◆ **BRIEF**:
Begin with the line holding "tecnologías actuales. Tendencias en diseño de" and end with the last line of the records below. Set down exactly those lines and leave out every picture.

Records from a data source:
- Opening Delimiter -
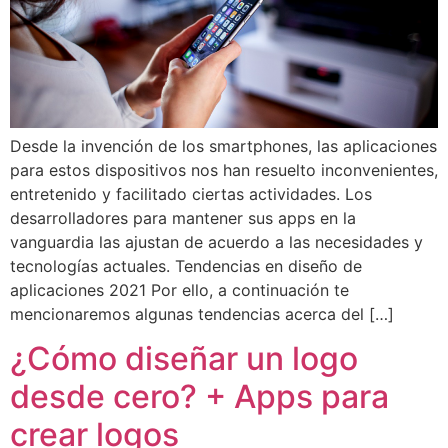
Desde la invención de los smartphones, las aplicaciones
para estos dispositivos nos han resuelto inconvenientes,
entretenido y facilitado ciertas actividades. Los
desarrolladores para mantener sus apps en la
vanguardia las ajustan de acuerdo a las necesidades y
tecnologías actuales. Tendencias en diseño de
aplicaciones 2021 Por ello, a continuación te
mencionaremos algunas tendencias acerca del […]
¿Cómo diseñar un logo
desde cero? + Apps para
crear logos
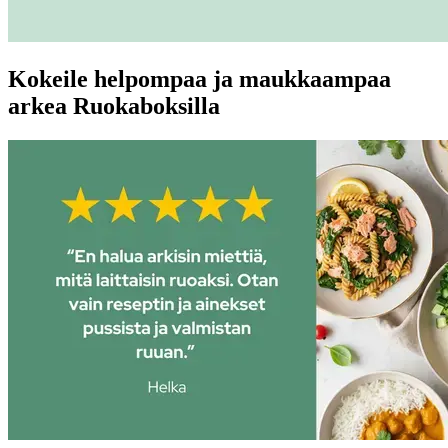
Kokeile helpompaa ja maukkaampaa
arkea Ruokaboksilla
- Closing Delimiter -
◆ **RESULT OF THIS EXERCISE**:
tecnologías actuales. Tendencias en diseño de
aplicaciones 2021 Por ello, a continuación te
mencionaremos algunas tendencias acerca del […]
¿Cómo diseñar un logo
desde cero? + Apps para
crear logos
Kokeile helpompaa ja maukkaampaa
arkea Ruokaboksilla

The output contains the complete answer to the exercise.